Service Initial monthly cost
Claude Team (1 seat) $125
Context7 (free tier) $0
Gemini (free trial) $0
CodeRabbit Pro $30
Linear (OAuth app) $0
Total $155

Adding a second Claude seat would increase the monthly total to $280. This summary predates the Teams / Zendesk / HubSpot / Langfuse additions and the Opus 4.8 switch and should be refreshed.


Next Steps

  • Teams adapter. The Teams transcript capability is in place (Teams MCP + teams-transcript subagent). The remaining step is a full src/adapter-teams.js that, following the Slack adapter as a blueprint, brings Arc's full capability set to Microsoft Teams as a second chat surface.
  • CSM meeting summaries at scale. Building on the Teams transcript capability, scale it to Customer Success Manager meetings: summarize customer calls, extract action items, and link them to Linear issues automatically.
  • HubSpot / Zendesk writes. Both are read-only today. A deliberate phase-2 decision could add scoped write tools (e.g. ticket updates, CRM record updates) behind the per-user ACL.
  • Re-enable the critic gate. Bring the critic skill back behind a circuit breaker so a Gemini outage degrades gracefully instead of forcing repeated skip-asks.
  • Admin panel. A lightweight internal UI (or Arc command) to add and remove users from the allowlists, grant or revoke specific capabilities per user, and view active sessions without requiring a code change or container restart.
  • Extended KolayIK capabilities. Expand the KolayIK MCP beyond read-only lookups - for example, submitting leave requests, viewing payslips, or managing time-off approvals directly from Slack.

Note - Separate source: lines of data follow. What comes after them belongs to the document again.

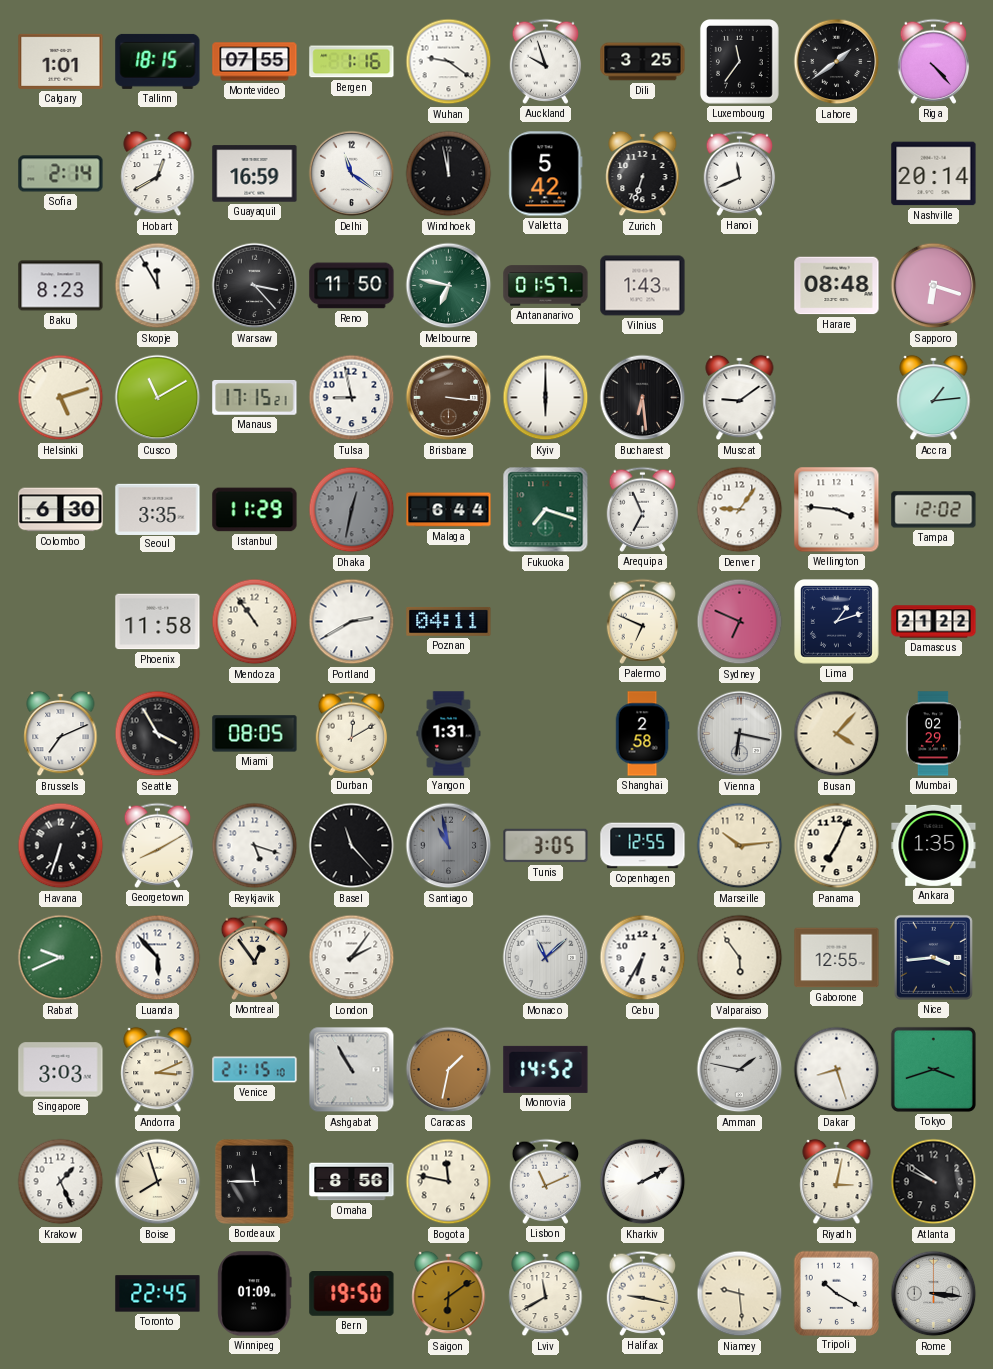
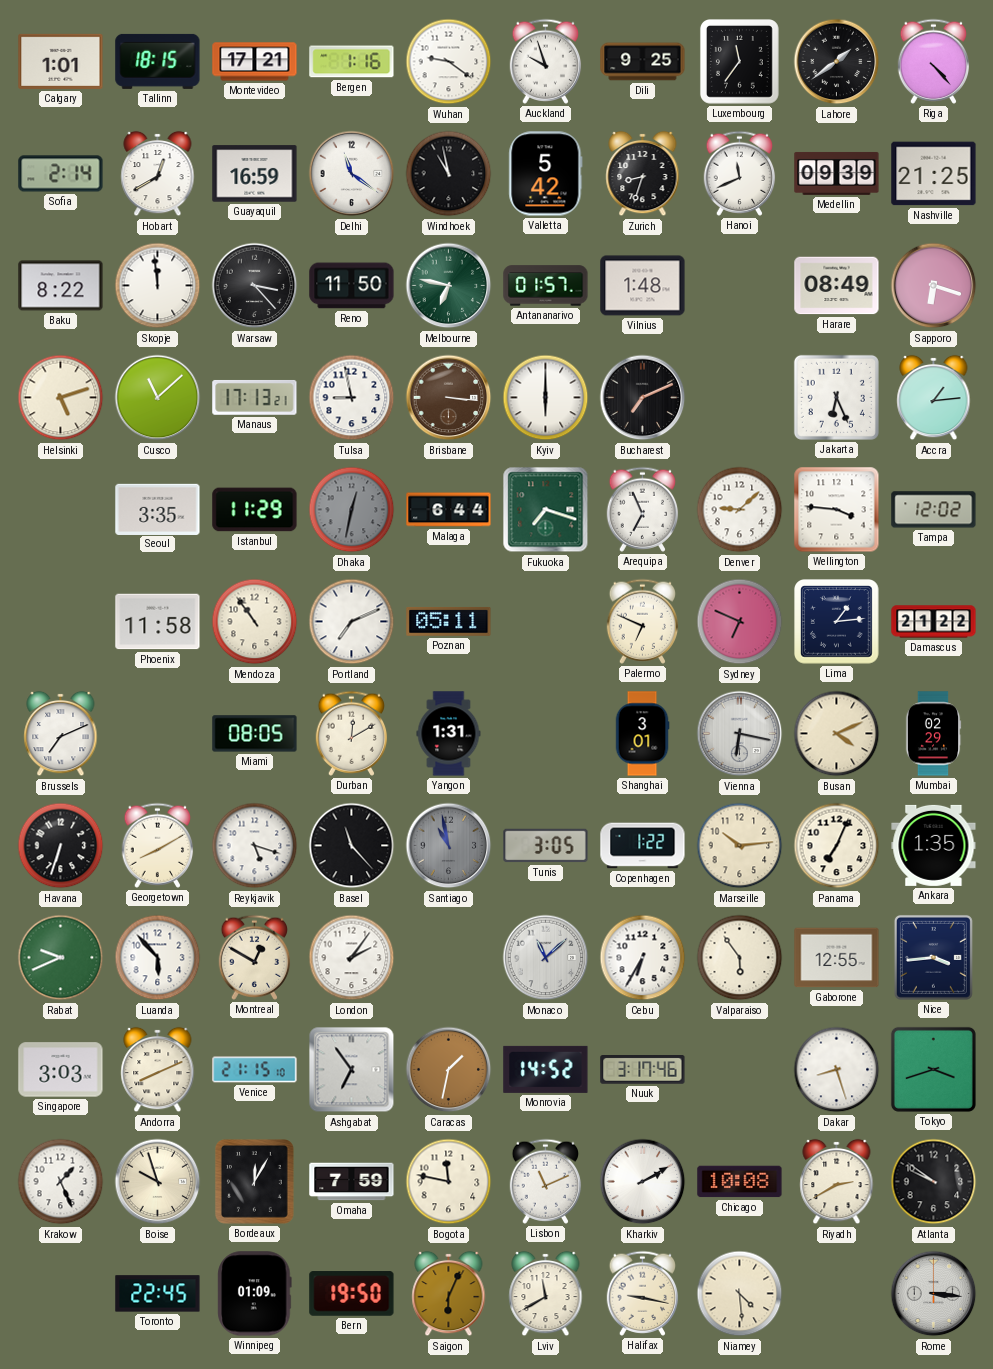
Montevideo: 07:55 -> 17:21
Dili: 3:25 -> 9:25
Windhoek: 11:58 -> 10:58
Zurich: 6:33 -> 8:33
Medellin: none -> 09:39
Nashville: 20:14 -> 21:25
Baku: 8:23 -> 8:22
Skopje: 11:55 -> 11:59
Vilnius: 1:43 -> 1:48
Harare: 08:48 -> 08:49
Cusco: 11:10 -> 11:08
Manaus: 17:15 -> 17:13
Bucharest: 6:29 -> 7:11
Muscat: 9:09 -> none
Jakarta: none -> 6:26
Colombo: 6:30 -> none
Denver: 9:06 -> 9:08
Portland: 2:40 -> 7:11
Poznan: 04:11 -> 05:11
Lima: 1:12 -> 1:14
Seattle: 3:55 -> none
Shanghai: 2:58 -> 3:01
Busan: 4:07 -> 4:11
Copenhagen: 12:55 -> 1:22
Montreal: 12:54 -> 12:50
Andorra: 3:11 -> 8:11
Ashgabat: 10:55 -> 6:54
Nuuk: none -> 3:17
Amman: 1:47 -> none
Boise: 7:57 -> 9:57
Bordeaux: 11:45 -> 12:05
Omaha: 8:56 -> 7:59
Chicago: none -> 10:08
Riyadh: 3:02 -> 2:40
Saigon: 6:09 -> 6:04
Niamey: 9:29 -> 4:29
Tripoli: 10:20 -> none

  • Observability alerting. Structured audit logs and Langfuse/OpenTelemetry tracing are in place. The next step is routing logs to a centralized aggregator and adding alerting for repeated authorization rejections, high error rates, and cost anomalies.

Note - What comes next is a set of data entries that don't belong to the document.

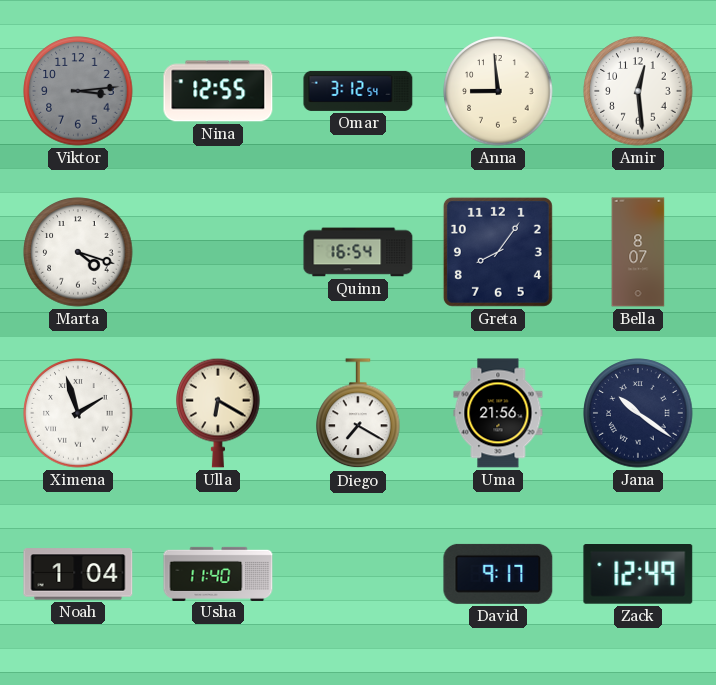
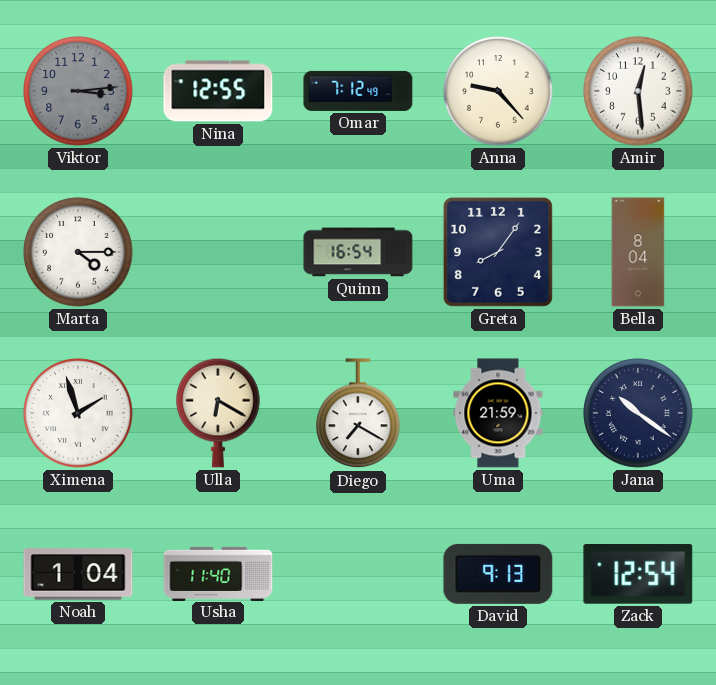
Omar: 3:12 -> 7:12
Anna: 8:59 -> 9:23
Marta: 4:18 -> 4:15
Bella: 8:07 -> 8:04
Uma: 21:56 -> 21:59
David: 9:17 -> 9:13
Zack: 12:49 -> 12:54
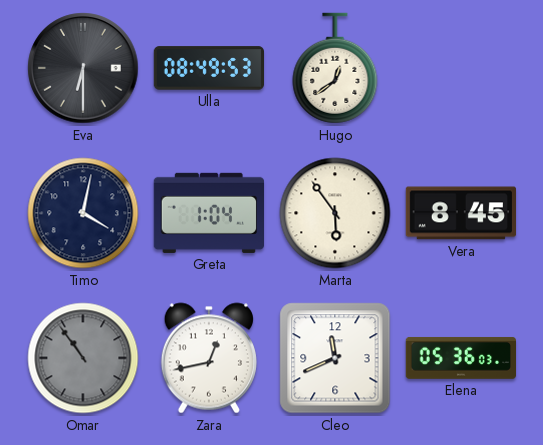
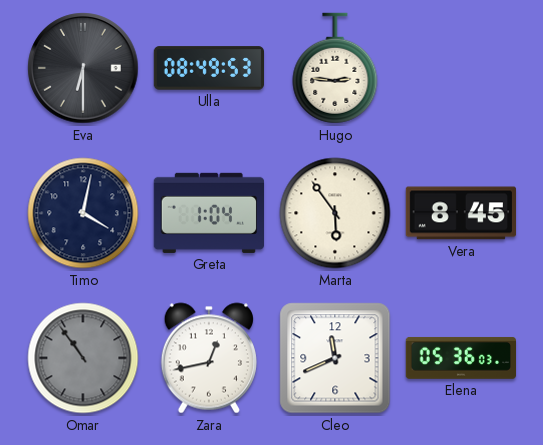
Hugo: 12:39 -> 2:46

  • Process-level mount enforcement. Close the open TODO: enforce the /repositories read-only boundary and per-user $WORKSPACE_DIR isolation at the mount/process layer rather than relying on instructions plus the allowlist.
  • Onboarding documentation. A short internal guide for adding or removing users from the allowlists, rotating secrets, and refreshing the gitnexus index.